Yanlışınız işte burada. "Olacak olan hukuk bakımından" diye bir kavram yok. Latincesi bu sözcüklerle söyleniyor ama hem Latincede hem Türkçede hem de tüm dillerde kavram "olması gereken hukuk bakımından" diye anlaşılıyor.
Bu nedenle, ben bir çocuk masalında bile geçse future law ifadesini "olması gereken hukuk" diye anlarım. Çünkü Latincede, İngilizcede, Almancada, Türkçede ve de hiç bir dilde "olacak olan hukuk" diye bir kavram yoktur. |
22-01-2013, 11:18 | #14 | |||||||||||||||||||||||
|
Sayın Av.Armağan Konyalı, ben kavram'a bakıyorum. Kavramlar sözcüklerden oluşur. Kavramdaki tüm sözcükler hem dil biligisi, hem de mantık kurallarına uymak zorundadırlar. İçindeki bir sözcük mantık veya dilbilgisi bakımından yanlış olan kavramın kendisi de doğru olamaz. Felsefenin en başta gelen özelliği kavramlardır ve bu kavramların mantık ölçüleri içinde açıklanmasıdır. Ben 'de lege ferenda' kavramını açıklamaya çalışırken kendim herhangi bir sözcük veya kavram uydurmuyorum. Yaptığım tek şey Latincedeki bir kavramın Türkçeye yanlış olarak çevrildiğini, en azından internet çevresinde yanlış olarak kullanıldığını, diğer ülkelerdeki kullanımla çeliştiğini anlatmaya çalışmak. Tekrarlıyayım isterseniz: Türkçedeki 'olması gereken hukuk' veya 'olması gereken hukuk bakımından' kavramı 'de lege ferenda' kavramını kendilerinden aldığımız ülke hukuklarında yoktur. Bu kavram ve bu kavramın 'Tabii Hukuk/doğal hukuk' ile eş anlamda kullanılması kabul edilmesi zor olan bir uydurmadır. Saygılarımla |
22-01-2013, 11:35 | #15 |
|
Son 4-5 mesajdan sonra geliştireceğim Dikici teorisinden önce alıştırma mahiyetinde özlü sözler buldum...
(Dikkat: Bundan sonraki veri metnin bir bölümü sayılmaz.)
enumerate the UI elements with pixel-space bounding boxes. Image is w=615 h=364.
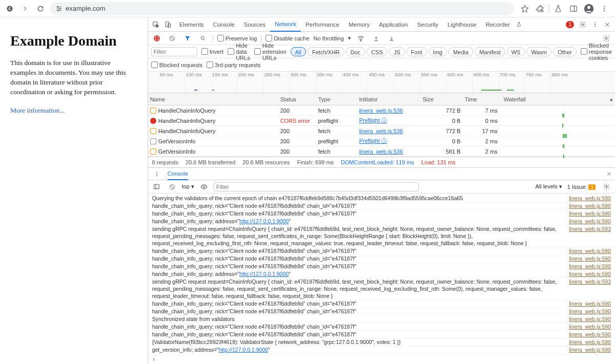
source-link[interactable]: linera_web.js:590	[564, 247, 611, 254]
type-filter-doc[interactable]: Doc	[346, 47, 365, 56]
network-row[interactable]: HandleChainInfoQueryCORS errorpreflightP…	[148, 116, 615, 126]
console-line[interactable]: handle_chain_info_query; nick="Client no…	[148, 308, 615, 315]
source-link[interactable]: linera_web.js:593	[564, 278, 611, 299]
source-link[interactable]: linera_web.js:590	[564, 323, 611, 330]
record-icon[interactable]	[151, 35, 162, 41]
more-icon[interactable]	[589, 22, 601, 28]
type-filter-font[interactable]: Font	[406, 47, 427, 56]
console-line[interactable]: Querying the validators of the current e…	[148, 195, 615, 202]
tab-lighthouse[interactable]: Lighthouse	[443, 17, 481, 32]
upload-icon[interactable]	[371, 35, 382, 41]
console-filter-input[interactable]	[214, 182, 419, 191]
network-row[interactable]: GetVersionInfo200fetchlinera_web.js:5365…	[148, 146, 615, 157]
console-line[interactable]: sending gRPC request request=ChainInfoQu…	[148, 225, 615, 247]
tab-elements[interactable]: Elements	[175, 17, 209, 32]
source-link[interactable]: linera_web.js:590	[564, 195, 611, 202]
console-context[interactable]: top ▾	[182, 183, 194, 190]
network-conditions-icon[interactable]	[355, 35, 366, 42]
filter-input[interactable]	[151, 47, 197, 56]
network-settings-icon[interactable]	[601, 35, 612, 42]
col-status[interactable]: Status	[280, 96, 318, 102]
console-issues[interactable]: 1 Issue: 1	[567, 184, 596, 190]
console-line[interactable]: handle_chain_info_query; address="http:/…	[148, 218, 615, 225]
console-line[interactable]: Synchronized state from validatorslinera…	[148, 315, 615, 323]
type-filter-fetch-xhr[interactable]: Fetch/XHR	[308, 47, 344, 56]
throttling-caret[interactable]: ▾	[348, 35, 351, 41]
console-line[interactable]: handle_chain_info_query; address="http:/…	[148, 270, 615, 278]
forward-button[interactable]	[19, 3, 31, 14]
settings-icon[interactable]	[577, 21, 588, 28]
labs-icon[interactable]	[551, 2, 565, 15]
reload-button[interactable]	[35, 3, 46, 14]
request-initiator[interactable]: linera_web.js:536	[359, 108, 423, 114]
device-icon[interactable]	[162, 21, 174, 28]
tab-application[interactable]: Application	[375, 17, 413, 32]
console-settings-icon[interactable]	[601, 183, 612, 190]
type-filter-ws[interactable]: WS	[507, 47, 525, 56]
clear-icon[interactable]	[167, 35, 178, 41]
menu-icon[interactable]	[598, 2, 611, 15]
type-filter-wasm[interactable]: Wasm	[526, 47, 551, 56]
console-sidebar-icon[interactable]	[151, 183, 162, 190]
tab-recorder[interactable]: Recorder	[481, 17, 515, 32]
console-line[interactable]: handle_chain_info_query; nick="Client no…	[148, 300, 615, 308]
source-link[interactable]: linera_web.js:590	[564, 300, 611, 307]
request-initiator[interactable]: Preflight ⓘ	[359, 137, 423, 145]
type-filter-media[interactable]: Media	[448, 47, 473, 56]
tab-memory[interactable]: Memory	[344, 17, 375, 32]
type-filter-all[interactable]: All	[291, 47, 306, 56]
col-size[interactable]: Size	[423, 96, 465, 102]
type-filter-other[interactable]: Other	[553, 47, 577, 56]
source-link[interactable]: linera_web.js:590	[564, 202, 611, 209]
col-time[interactable]: Time	[465, 96, 502, 102]
source-link[interactable]: linera_web.js:590	[564, 308, 611, 315]
col-waterfall[interactable]: Waterfall	[502, 96, 608, 102]
console-line[interactable]: handle_chain_info_query; nick="Client no…	[148, 255, 615, 263]
console-output[interactable]: Querying the validators of the current e…	[148, 194, 615, 355]
drawer-menu-icon[interactable]	[151, 171, 162, 177]
network-row[interactable]: HandleChainInfoQuery200fetchlinera_web.j…	[148, 105, 615, 116]
tab-performance[interactable]: Performance	[301, 17, 344, 32]
throttling-select[interactable]: No throttling	[314, 35, 344, 41]
col-sort-icon[interactable]: ▴	[608, 96, 615, 102]
type-filter-css[interactable]: CSS	[366, 47, 387, 56]
filter-icon[interactable]	[182, 35, 193, 41]
console-line[interactable]: {ValidatorName(f93bcc28923f4619): Valida…	[148, 338, 615, 346]
disable-cache-checkbox[interactable]: Disable cache	[265, 35, 309, 41]
sidepanel-icon[interactable]	[567, 2, 580, 15]
source-link[interactable]: linera_web.js:590	[564, 346, 611, 353]
source-link[interactable]: linera_web.js:590	[564, 338, 611, 346]
network-row[interactable]: HandleChainInfoQuery200fetchlinera_web.j…	[148, 126, 615, 136]
request-initiator[interactable]: linera_web.js:536	[359, 128, 423, 134]
type-filter-img[interactable]: Img	[428, 47, 447, 56]
search-icon[interactable]	[197, 35, 209, 41]
log-levels[interactable]: All levels ▾	[535, 183, 562, 190]
preserve-log-checkbox[interactable]: Preserve log	[217, 35, 257, 41]
col-name[interactable]: Name	[148, 96, 280, 102]
console-line[interactable]: handle_chain_info_query; nick="Client no…	[148, 247, 615, 255]
source-link[interactable]: linera_web.js:590	[564, 255, 611, 262]
network-timeline[interactable]: 50 ms100 ms150 ms200 ms250 ms300 ms350 m…	[148, 72, 615, 93]
inspect-icon[interactable]	[150, 21, 161, 28]
network-row[interactable]: GetVersionInfo200preflightPreflight ⓘ0 B…	[148, 136, 615, 146]
star-icon[interactable]	[518, 2, 531, 15]
tab-console[interactable]: Console	[209, 17, 239, 32]
source-link[interactable]: linera_web.js:590	[564, 331, 611, 338]
error-badge[interactable]: 1	[566, 21, 574, 28]
console-line[interactable]: handle_chain_info_query; nick="Client no…	[148, 210, 615, 218]
type-filter-js[interactable]: JS	[389, 47, 405, 56]
close-icon[interactable]	[602, 22, 613, 28]
invert-checkbox[interactable]: Invert	[201, 48, 224, 55]
console-line[interactable]: handle_chain_info_query; nick="Client no…	[148, 202, 615, 210]
type-filter-manifest[interactable]: Manifest	[475, 47, 505, 56]
col-initiator[interactable]: Initiator	[359, 96, 423, 102]
extensions-icon[interactable]	[534, 2, 547, 15]
third-party-checkbox[interactable]: 3rd-party requests	[207, 61, 260, 68]
blocked-requests-checkbox[interactable]: Blocked requests	[151, 61, 202, 68]
tab-console[interactable]: Console	[168, 168, 188, 180]
back-button[interactable]	[4, 3, 15, 14]
col-type[interactable]: Type	[318, 96, 359, 102]
drawer-close-icon[interactable]	[606, 171, 612, 177]
console-line[interactable]: get_version_info; address="http://127.0.…	[148, 346, 615, 354]
console-line[interactable]: handle_chain_info_query; nick="Client no…	[148, 323, 615, 331]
Özlü Söz Denemesi 1: "Hukukta tartışmasız varılan sonuç, kavgaya yol açar." Özlü Söz Denemesi 2: "Tartışınız, tartılınız, tartınız...ki, tartışalım, tartılalım, tartalım." Özlü Söz 3: "Esası,usule boğdurmak" Esinlenilen söz: "Aslanı, kediye boğdurmak" |
22-01-2013, 19:39 | #16 |
|
1) "...Kavramlar sözcüklerden oluşur.Kavramdaki tüm sözcükler hem dil biligisi, hem de mantık kurallarına uymak zorundadırlar. ..."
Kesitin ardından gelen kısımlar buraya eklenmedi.